Work instructions: Show every line from the entries that follow which holds the word "named".

Information supplied:
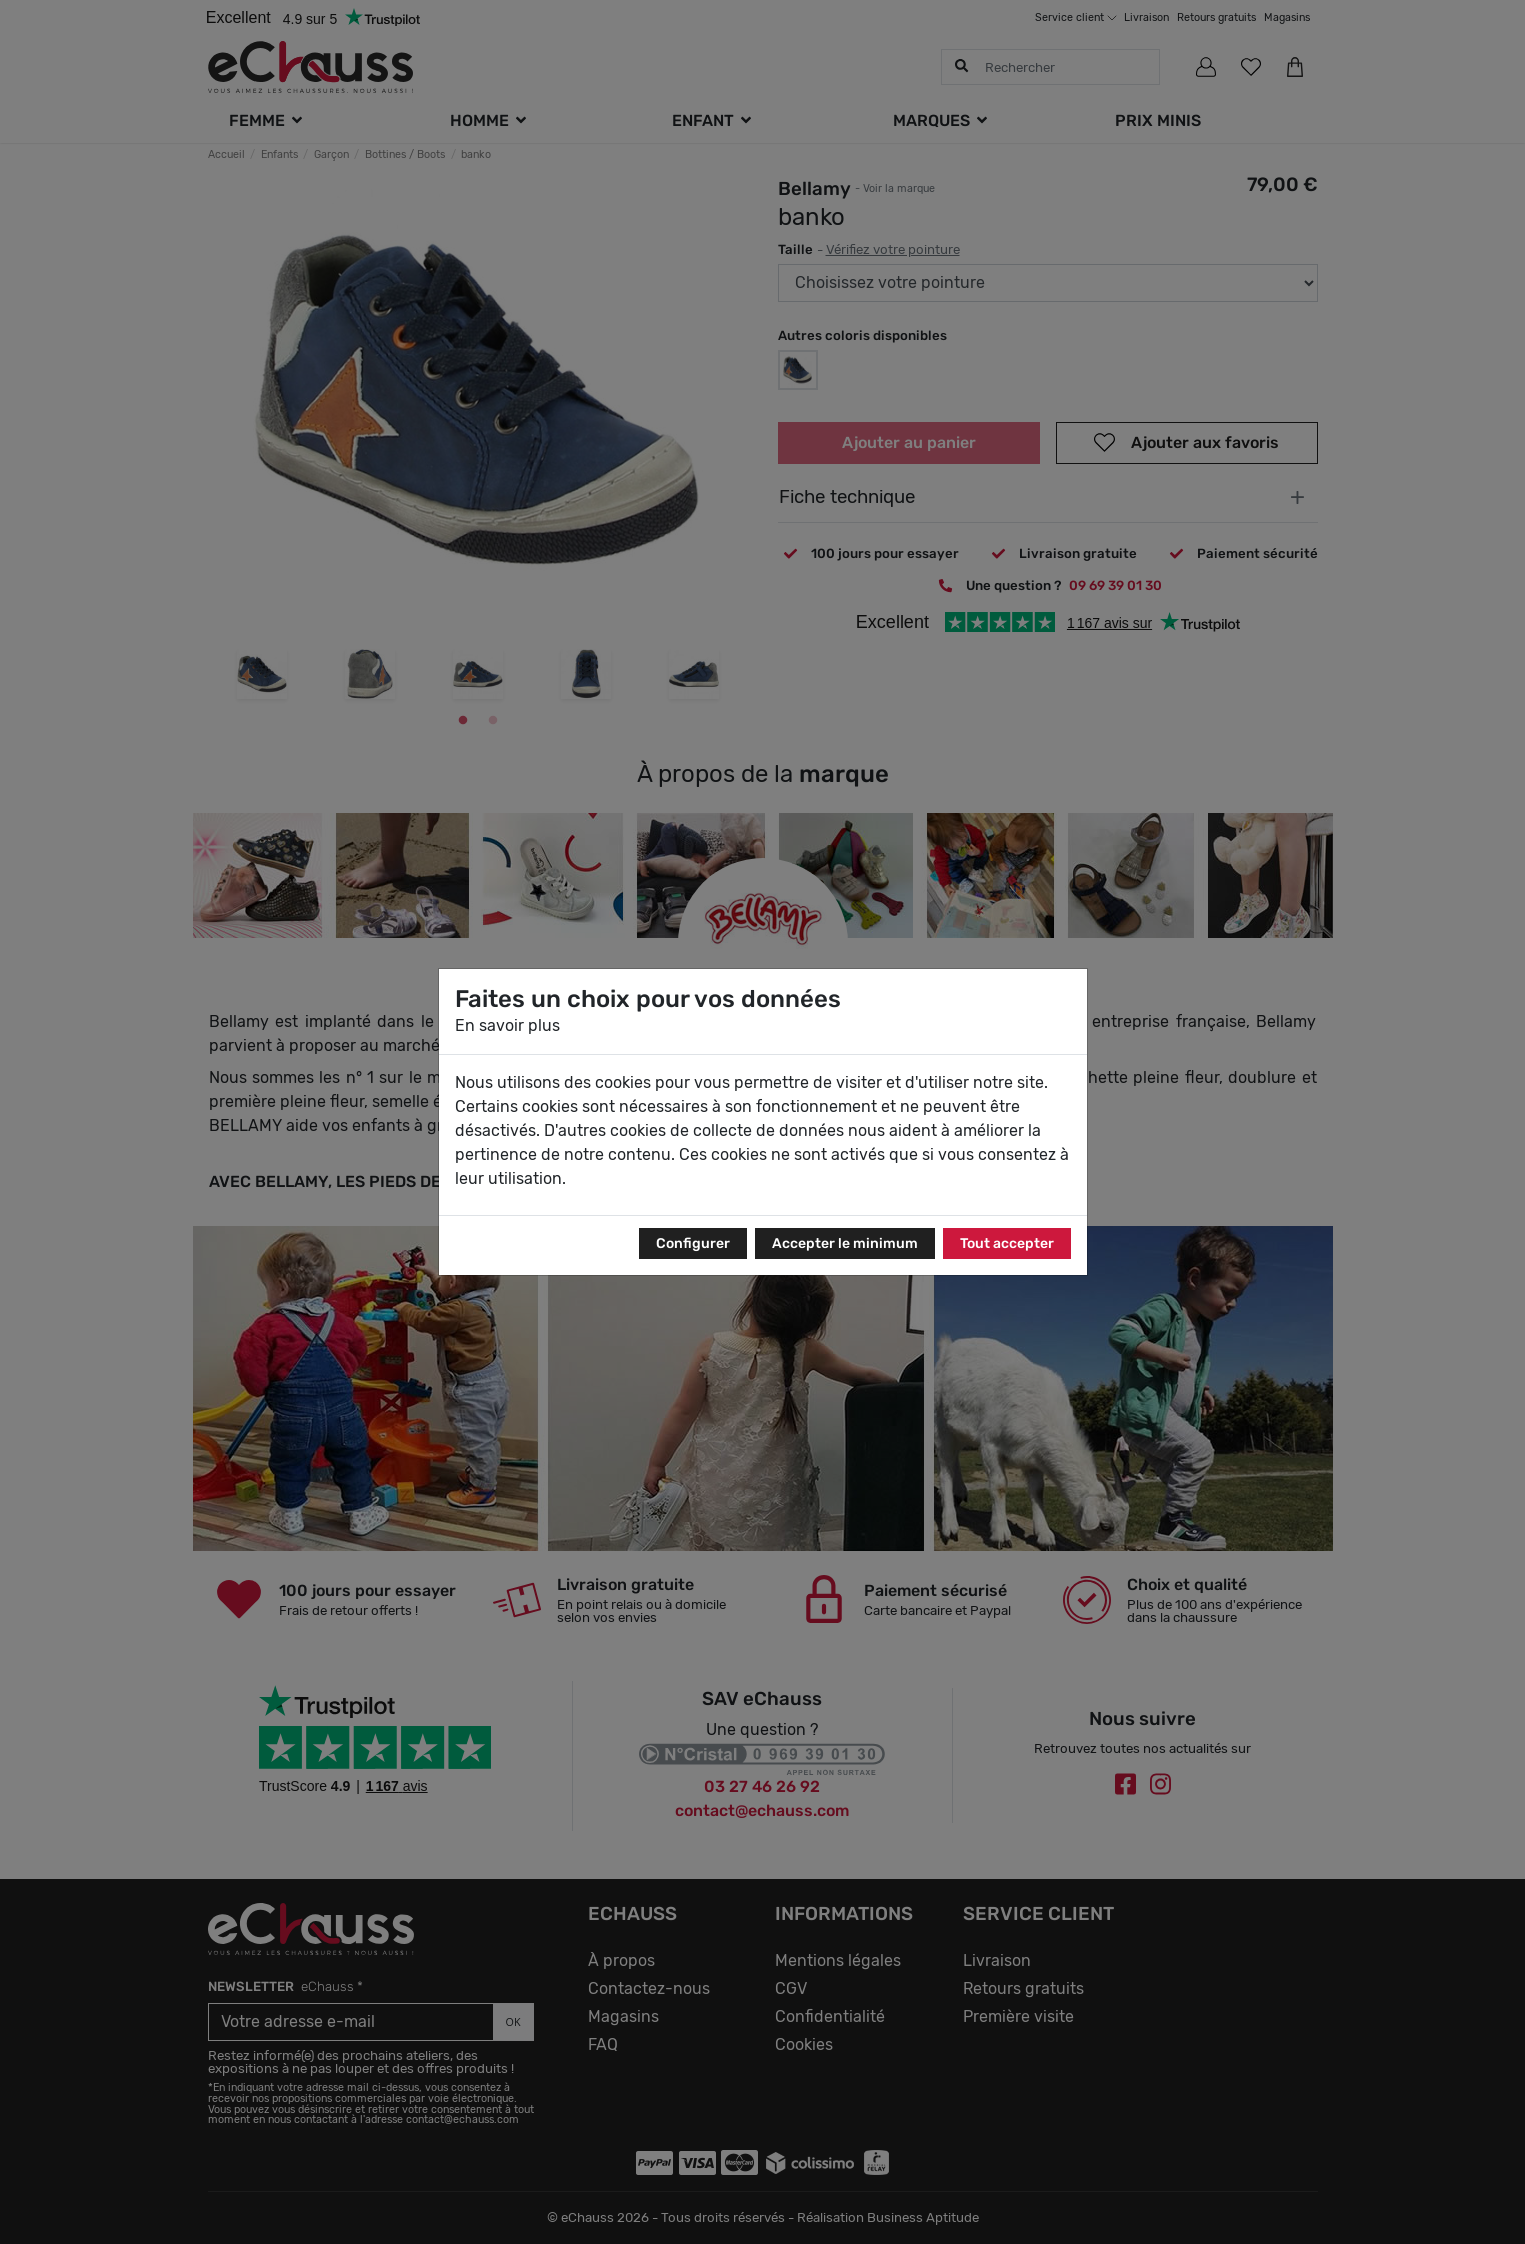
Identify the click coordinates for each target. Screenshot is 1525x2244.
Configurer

...

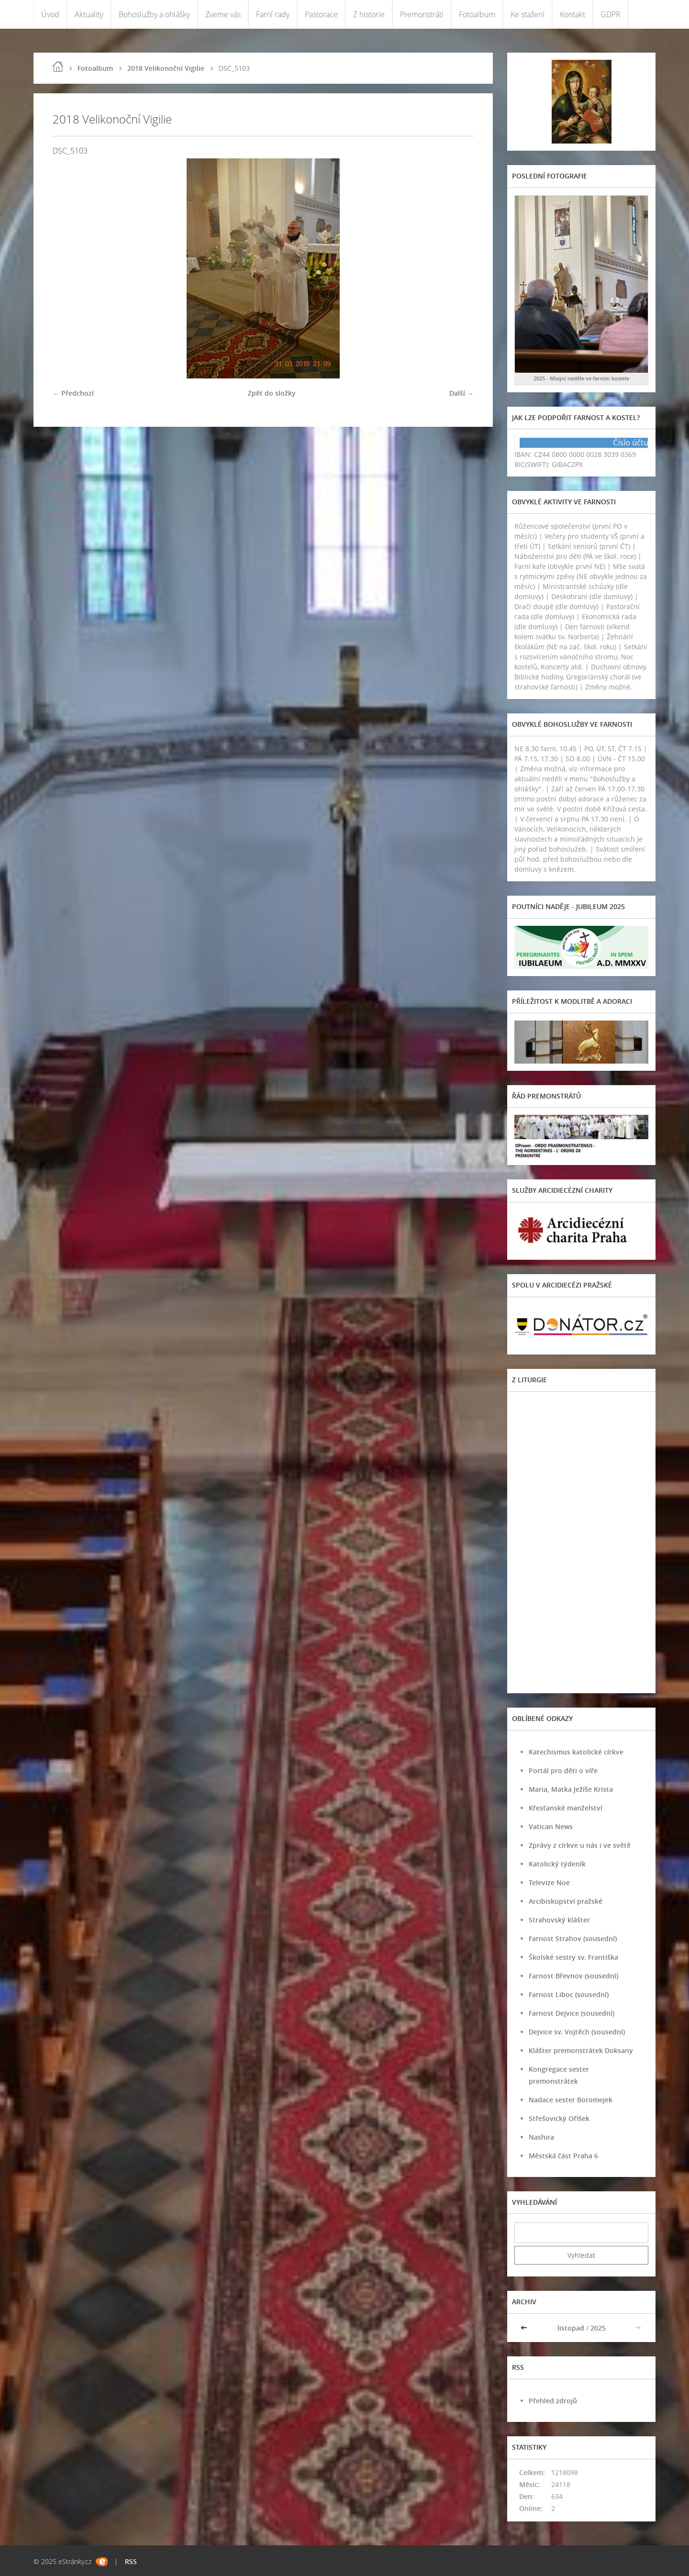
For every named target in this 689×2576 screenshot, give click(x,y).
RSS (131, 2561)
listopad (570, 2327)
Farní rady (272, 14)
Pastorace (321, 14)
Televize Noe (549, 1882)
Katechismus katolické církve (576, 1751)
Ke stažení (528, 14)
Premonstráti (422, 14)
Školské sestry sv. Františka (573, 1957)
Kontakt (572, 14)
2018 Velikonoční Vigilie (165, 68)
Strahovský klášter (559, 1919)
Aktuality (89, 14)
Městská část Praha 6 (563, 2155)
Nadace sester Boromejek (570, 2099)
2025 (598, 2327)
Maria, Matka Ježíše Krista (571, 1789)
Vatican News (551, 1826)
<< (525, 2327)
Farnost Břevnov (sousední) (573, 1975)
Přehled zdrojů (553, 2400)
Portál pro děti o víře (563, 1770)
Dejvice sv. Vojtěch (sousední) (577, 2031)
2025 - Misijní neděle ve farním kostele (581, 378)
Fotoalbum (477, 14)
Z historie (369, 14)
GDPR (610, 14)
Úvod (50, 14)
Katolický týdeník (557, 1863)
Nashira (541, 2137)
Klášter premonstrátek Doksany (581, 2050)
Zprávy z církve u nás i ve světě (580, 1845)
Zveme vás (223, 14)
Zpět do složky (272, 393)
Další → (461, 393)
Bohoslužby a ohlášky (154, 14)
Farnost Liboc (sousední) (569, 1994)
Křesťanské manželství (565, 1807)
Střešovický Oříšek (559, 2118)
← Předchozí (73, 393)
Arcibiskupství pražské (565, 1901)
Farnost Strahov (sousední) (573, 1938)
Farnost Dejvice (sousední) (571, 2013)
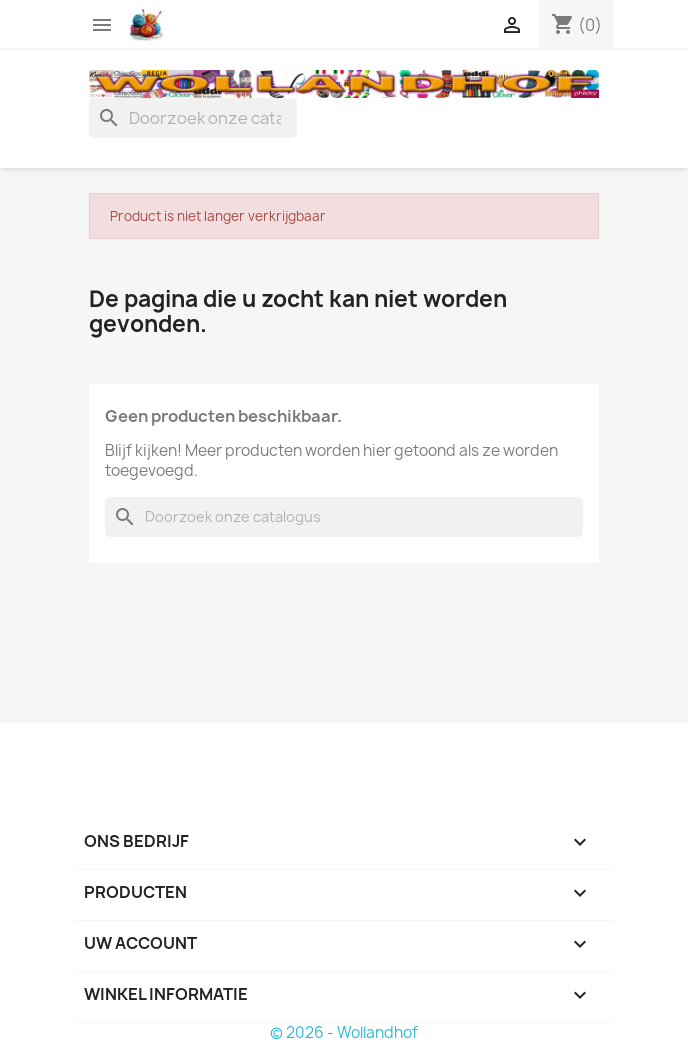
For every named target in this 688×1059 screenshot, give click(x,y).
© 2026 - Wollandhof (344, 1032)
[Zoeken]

Completed task:
For every named target in this 689×2576 screenshot, give click(x,y).
For every named target in this 688×1059 screenshot, give click(x,y).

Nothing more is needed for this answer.